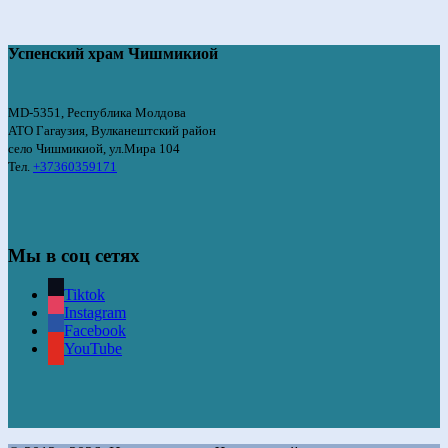
Успенский храм Чишмикиой
MD-5351, Республика Молдова
АТО Гагаузия, Вулканештский район
село Чишмикиой, ул.Мира 104
Тел.
+37360359171
Мы в соц сетях
Tiktok
Instagram
Facebook
YouTube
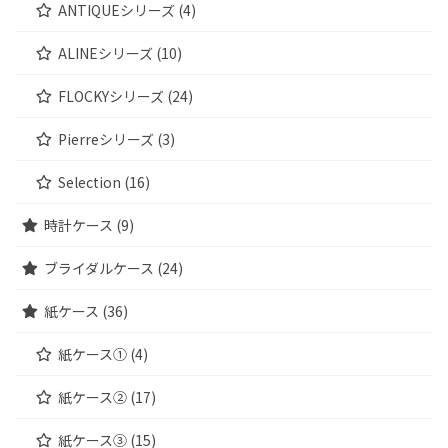
ANTIQUEシリーズ (4)
ALINEシリーズ (10)
FLOCKYシリーズ (24)
Pierreシリーズ (3)
Selection (16)
時計ケース (9)
ブライダルケース (24)
紙ケース (36)
紙ケース① (4)
紙ケース② (17)
紙ケース③ (15)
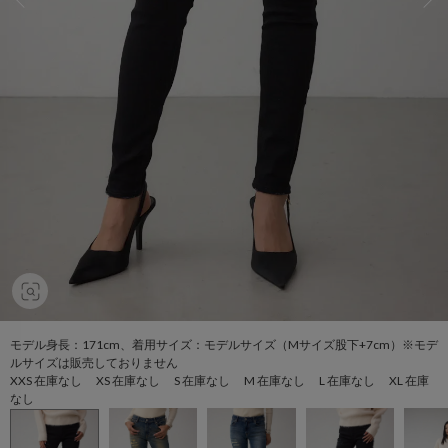
モデル身長：171cm、着用サイズ：モデルサイズ（Mサイズ股下+7cm）※モデ
ルサイズは販売しておりません
XXS 在庫なし XS 在庫なし S 在庫なし M 在庫なし L 在庫なし XL 在庫
なし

⁂

Task brief:
Among the entries above, count every line containing the string "Чишмикиой". Your reply must be that number alone.

Response to the exercise:
2